Certains diront que ces jumelages ne servent à rien, qu’ils constituent un gaspillage de fonds publics qui ne sert qu’à permettre aux élus et quelques accompagnateurs de se payer un petit voyage aux frais des contribuables. Le refrain est connu, tout comme celui qui veut que les investissements en culture ne rapportent pas. Puis on se dit fiers de nos artistes et artisans qui donnent une notoriété si exceptionnelle et bénéfique à notre archipel…
Le gouvernement du Québec lui-même favorise ces jumelages et les ententes de coopération décentralisée des communautés locales. Depuis la Révolution tranquille que le Québec s’ouvre au monde non seulement à travers la diplomatie gouvernementale mais grâce aux jumelages des communautés locales et aux échanges entre les citoyens qui habitent ces territoires. C’est entre autres ainsi que le Québec et ses régions évoluent, grandissent et innovent. Plusieurs Madelinots ont aussi eu la chance de découvrir ces territoires à travers des stages de travail, des tournées culturelles ou commerciales.
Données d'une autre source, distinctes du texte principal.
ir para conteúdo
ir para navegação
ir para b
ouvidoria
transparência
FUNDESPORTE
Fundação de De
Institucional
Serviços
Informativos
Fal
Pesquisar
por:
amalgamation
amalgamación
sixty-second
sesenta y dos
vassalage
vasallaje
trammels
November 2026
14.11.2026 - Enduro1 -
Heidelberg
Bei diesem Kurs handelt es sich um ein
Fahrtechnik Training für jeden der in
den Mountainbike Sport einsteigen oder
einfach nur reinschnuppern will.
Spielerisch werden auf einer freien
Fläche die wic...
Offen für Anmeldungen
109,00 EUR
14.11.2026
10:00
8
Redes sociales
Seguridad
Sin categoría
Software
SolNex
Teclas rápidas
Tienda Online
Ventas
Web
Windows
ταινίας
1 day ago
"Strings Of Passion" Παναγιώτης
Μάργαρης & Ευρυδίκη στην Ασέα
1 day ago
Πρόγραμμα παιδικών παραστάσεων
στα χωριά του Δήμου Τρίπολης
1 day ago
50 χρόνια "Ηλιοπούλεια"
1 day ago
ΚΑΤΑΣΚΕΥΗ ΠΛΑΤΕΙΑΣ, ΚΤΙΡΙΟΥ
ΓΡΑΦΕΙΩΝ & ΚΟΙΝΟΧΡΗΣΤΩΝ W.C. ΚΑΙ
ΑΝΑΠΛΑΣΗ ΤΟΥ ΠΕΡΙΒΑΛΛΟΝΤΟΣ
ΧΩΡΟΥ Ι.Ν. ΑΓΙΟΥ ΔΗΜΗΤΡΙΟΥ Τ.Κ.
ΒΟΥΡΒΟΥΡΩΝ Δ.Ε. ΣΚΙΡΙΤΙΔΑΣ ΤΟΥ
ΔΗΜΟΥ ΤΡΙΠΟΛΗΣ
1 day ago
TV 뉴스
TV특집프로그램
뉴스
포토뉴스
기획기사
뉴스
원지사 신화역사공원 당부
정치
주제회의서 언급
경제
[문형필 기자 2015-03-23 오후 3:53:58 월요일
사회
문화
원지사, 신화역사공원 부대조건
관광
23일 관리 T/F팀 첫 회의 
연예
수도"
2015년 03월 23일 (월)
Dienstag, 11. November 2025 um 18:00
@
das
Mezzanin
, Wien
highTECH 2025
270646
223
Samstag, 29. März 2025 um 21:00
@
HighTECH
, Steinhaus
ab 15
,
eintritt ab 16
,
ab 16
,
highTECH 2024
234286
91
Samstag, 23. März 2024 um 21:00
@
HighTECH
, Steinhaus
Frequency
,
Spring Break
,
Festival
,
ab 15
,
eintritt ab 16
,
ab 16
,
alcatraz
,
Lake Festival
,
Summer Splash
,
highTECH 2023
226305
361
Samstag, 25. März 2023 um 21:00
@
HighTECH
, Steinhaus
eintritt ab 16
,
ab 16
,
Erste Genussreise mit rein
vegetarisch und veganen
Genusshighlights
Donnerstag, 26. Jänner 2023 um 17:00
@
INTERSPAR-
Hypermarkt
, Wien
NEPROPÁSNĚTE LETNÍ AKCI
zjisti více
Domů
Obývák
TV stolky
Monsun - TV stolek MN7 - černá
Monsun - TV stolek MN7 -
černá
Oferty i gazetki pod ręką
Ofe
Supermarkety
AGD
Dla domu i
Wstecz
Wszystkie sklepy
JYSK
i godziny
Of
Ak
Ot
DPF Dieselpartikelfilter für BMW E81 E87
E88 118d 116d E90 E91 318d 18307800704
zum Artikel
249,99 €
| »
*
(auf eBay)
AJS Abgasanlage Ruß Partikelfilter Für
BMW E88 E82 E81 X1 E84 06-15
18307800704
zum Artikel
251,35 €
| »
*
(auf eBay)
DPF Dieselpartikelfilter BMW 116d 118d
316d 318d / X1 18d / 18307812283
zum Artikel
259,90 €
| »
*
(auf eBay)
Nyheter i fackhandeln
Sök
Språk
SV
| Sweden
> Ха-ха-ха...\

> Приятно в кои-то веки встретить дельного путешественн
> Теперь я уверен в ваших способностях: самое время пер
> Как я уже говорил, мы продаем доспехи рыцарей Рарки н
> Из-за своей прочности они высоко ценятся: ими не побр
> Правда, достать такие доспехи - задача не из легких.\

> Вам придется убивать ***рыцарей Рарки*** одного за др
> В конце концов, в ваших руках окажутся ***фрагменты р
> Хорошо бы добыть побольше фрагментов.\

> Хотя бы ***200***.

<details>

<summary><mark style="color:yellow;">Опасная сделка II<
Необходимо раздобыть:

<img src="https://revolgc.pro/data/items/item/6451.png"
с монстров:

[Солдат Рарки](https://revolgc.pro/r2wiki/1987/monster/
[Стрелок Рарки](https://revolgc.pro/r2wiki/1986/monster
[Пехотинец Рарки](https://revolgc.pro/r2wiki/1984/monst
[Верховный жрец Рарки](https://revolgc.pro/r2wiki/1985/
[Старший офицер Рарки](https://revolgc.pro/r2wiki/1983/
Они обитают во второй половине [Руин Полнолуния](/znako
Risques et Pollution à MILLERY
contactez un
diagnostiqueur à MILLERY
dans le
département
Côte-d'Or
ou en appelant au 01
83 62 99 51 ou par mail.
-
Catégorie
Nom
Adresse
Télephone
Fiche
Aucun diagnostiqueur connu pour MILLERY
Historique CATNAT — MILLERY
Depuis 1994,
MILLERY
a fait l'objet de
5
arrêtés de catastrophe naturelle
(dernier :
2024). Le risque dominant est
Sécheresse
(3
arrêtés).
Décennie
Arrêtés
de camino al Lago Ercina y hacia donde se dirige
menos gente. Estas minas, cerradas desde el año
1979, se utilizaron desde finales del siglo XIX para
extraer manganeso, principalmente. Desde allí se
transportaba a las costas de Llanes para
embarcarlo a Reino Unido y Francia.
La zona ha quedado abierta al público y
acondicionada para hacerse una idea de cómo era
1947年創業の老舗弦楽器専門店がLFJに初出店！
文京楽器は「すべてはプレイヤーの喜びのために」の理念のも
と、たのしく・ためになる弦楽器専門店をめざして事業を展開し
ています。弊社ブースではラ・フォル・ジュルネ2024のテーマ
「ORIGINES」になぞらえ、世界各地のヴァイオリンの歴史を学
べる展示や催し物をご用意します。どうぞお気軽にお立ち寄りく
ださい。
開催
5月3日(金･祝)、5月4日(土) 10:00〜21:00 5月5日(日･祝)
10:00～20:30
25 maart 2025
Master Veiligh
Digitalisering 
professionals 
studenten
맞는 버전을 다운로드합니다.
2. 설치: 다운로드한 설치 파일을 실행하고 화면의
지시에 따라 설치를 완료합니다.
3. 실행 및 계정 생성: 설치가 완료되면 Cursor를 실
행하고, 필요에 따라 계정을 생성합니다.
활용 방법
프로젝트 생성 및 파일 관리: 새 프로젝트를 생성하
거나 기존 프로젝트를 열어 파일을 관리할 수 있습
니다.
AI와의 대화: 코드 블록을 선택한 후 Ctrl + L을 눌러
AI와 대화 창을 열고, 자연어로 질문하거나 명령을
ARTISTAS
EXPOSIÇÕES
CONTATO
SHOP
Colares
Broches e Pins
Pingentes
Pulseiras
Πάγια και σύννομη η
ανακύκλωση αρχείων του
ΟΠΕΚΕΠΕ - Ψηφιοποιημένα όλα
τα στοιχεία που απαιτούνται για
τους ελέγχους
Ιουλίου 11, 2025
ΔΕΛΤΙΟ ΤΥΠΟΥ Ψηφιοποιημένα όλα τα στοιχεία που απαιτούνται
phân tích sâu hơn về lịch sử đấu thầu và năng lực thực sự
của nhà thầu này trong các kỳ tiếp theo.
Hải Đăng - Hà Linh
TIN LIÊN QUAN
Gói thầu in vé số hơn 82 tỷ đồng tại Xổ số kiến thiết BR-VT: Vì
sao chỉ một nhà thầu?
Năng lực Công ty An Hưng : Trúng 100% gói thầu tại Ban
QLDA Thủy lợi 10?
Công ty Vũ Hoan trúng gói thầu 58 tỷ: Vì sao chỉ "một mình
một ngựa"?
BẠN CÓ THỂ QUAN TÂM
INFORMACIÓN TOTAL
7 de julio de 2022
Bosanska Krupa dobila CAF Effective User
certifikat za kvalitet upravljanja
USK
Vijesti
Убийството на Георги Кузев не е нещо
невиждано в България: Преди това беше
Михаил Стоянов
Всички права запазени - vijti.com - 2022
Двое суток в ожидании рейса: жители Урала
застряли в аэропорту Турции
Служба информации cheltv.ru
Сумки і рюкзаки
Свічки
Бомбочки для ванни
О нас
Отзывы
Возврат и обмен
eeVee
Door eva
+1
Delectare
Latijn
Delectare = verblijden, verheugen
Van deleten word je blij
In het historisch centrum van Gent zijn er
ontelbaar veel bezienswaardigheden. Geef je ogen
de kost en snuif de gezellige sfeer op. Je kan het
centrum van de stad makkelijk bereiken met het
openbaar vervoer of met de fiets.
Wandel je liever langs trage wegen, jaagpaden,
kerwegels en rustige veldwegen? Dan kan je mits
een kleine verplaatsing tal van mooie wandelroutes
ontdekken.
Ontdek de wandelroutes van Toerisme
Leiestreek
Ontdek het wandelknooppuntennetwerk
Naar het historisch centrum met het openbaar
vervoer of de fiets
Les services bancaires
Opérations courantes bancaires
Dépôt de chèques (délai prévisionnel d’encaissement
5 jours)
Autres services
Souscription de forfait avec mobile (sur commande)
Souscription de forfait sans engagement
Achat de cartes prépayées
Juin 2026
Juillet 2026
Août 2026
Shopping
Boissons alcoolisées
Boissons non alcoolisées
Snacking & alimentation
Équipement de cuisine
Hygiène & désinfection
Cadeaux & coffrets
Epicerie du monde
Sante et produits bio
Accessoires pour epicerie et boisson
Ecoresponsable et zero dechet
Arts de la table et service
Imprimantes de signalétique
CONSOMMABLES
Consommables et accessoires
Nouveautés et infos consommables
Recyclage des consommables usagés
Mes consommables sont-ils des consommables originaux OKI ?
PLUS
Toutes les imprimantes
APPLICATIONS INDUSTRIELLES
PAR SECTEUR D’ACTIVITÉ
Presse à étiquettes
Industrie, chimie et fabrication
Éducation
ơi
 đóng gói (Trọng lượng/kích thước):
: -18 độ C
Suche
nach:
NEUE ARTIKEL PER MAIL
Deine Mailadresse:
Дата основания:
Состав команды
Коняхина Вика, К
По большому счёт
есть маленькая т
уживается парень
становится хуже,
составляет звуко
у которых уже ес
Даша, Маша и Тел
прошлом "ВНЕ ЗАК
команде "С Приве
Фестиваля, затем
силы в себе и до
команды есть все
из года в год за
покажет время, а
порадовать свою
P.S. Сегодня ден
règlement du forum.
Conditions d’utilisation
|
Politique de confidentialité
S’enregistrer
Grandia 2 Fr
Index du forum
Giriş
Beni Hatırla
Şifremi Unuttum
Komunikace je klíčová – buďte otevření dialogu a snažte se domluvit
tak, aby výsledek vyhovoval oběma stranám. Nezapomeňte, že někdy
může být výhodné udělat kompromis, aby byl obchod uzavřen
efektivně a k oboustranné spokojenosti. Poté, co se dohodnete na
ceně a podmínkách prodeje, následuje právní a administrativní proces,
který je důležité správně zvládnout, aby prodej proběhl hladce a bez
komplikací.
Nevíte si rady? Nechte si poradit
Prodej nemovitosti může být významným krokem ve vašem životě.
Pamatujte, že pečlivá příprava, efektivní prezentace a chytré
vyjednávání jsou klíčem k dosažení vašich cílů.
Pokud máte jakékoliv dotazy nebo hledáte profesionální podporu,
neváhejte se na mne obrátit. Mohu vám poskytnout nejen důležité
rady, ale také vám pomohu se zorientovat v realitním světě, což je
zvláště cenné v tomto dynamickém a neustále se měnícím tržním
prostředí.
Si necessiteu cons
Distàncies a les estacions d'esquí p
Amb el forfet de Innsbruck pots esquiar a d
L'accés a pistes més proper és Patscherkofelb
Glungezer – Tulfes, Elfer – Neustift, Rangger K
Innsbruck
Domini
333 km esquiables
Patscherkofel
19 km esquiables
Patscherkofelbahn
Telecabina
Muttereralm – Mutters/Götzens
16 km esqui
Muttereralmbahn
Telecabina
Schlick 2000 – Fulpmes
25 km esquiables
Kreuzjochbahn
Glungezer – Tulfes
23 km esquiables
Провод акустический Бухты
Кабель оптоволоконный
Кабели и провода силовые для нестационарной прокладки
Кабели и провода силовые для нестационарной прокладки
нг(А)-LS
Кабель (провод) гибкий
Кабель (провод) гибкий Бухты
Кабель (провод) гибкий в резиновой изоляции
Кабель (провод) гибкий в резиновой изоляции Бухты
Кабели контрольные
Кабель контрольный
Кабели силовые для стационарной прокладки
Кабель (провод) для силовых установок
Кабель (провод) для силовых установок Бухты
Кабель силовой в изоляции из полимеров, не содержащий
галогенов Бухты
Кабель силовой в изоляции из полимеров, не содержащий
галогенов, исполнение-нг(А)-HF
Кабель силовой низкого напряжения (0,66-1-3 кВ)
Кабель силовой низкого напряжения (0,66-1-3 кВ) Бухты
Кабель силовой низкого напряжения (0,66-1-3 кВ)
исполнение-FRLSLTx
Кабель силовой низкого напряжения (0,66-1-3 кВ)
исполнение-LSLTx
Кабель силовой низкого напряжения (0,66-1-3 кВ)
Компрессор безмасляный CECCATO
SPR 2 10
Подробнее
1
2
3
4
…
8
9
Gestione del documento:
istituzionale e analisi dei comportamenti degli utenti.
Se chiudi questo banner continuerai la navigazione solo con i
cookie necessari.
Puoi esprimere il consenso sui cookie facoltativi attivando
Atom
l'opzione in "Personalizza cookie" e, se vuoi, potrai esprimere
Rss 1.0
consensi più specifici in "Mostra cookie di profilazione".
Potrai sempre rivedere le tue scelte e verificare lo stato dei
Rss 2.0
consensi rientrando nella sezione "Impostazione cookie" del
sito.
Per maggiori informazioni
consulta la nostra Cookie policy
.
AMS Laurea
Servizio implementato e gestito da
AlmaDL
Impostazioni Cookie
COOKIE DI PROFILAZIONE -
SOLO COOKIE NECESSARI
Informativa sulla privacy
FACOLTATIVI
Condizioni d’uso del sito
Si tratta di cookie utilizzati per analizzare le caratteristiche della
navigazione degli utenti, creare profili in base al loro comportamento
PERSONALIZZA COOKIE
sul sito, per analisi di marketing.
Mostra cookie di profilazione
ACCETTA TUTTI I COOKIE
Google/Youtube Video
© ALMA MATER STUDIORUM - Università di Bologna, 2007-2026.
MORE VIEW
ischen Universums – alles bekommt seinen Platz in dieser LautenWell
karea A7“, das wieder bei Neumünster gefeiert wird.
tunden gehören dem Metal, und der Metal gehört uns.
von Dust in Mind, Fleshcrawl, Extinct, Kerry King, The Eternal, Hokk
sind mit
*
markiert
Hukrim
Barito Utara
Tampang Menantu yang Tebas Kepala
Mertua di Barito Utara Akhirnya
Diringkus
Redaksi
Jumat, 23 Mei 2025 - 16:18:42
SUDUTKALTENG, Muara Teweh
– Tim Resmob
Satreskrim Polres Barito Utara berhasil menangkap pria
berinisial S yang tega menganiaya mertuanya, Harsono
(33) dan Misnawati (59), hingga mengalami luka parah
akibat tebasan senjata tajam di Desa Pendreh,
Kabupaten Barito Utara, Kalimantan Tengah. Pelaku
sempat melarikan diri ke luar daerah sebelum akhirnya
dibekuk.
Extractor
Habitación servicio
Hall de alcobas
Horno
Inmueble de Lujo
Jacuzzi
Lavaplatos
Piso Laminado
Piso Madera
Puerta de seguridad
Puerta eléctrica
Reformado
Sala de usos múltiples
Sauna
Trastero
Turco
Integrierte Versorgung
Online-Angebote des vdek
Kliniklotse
À ce chapitre, les jumelages entre les Iles-de-la-Madeleine et la Commune de Miquelon, les liens avec l’archipel de Saint-Pierre et Miquelon de même qu’avec la Manche ont été féconds et doivent se poursuivre au-delà des délégations officielles une fois aux 5 ans. Les moyens de télécommunication actuels permettent d’ailleurs d’entretenir des liens plus fréquents et permanents. Il y a encore beaucoup à faire, beaucoup à partager, beaucoup à apprendre et cela avec un bénéfice réciproque.